■ Provided entries:
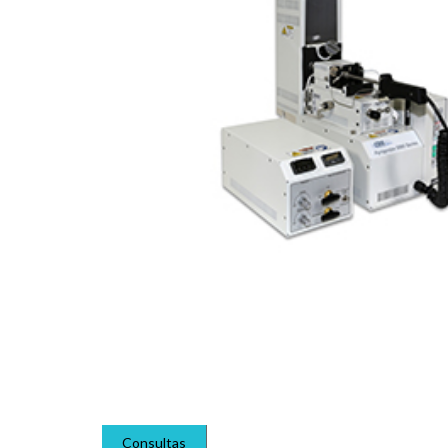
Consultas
...
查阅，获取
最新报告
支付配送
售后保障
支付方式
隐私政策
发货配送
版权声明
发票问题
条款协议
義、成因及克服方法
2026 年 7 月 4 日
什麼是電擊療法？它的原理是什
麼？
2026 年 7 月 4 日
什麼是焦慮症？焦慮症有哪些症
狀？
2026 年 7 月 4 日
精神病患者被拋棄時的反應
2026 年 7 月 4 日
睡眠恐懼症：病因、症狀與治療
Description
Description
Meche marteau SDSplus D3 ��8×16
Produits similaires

■ What you are asked to do:
After locating the line holding "什麼是焦慮症？焦慮症有哪些症" above, output exactly that line and every line after it through the line holding "Produits similaires". Include nothing else.

■ Problem solution:
什麼是焦慮症？焦慮症有哪些症
狀？
2026 年 7 月 4 日
精神病患者被拋棄時的反應
2026 年 7 月 4 日
睡眠恐懼症：病因、症狀與治療
Description
Description
Meche marteau SDSplus D3 ��8×16
Produits similaires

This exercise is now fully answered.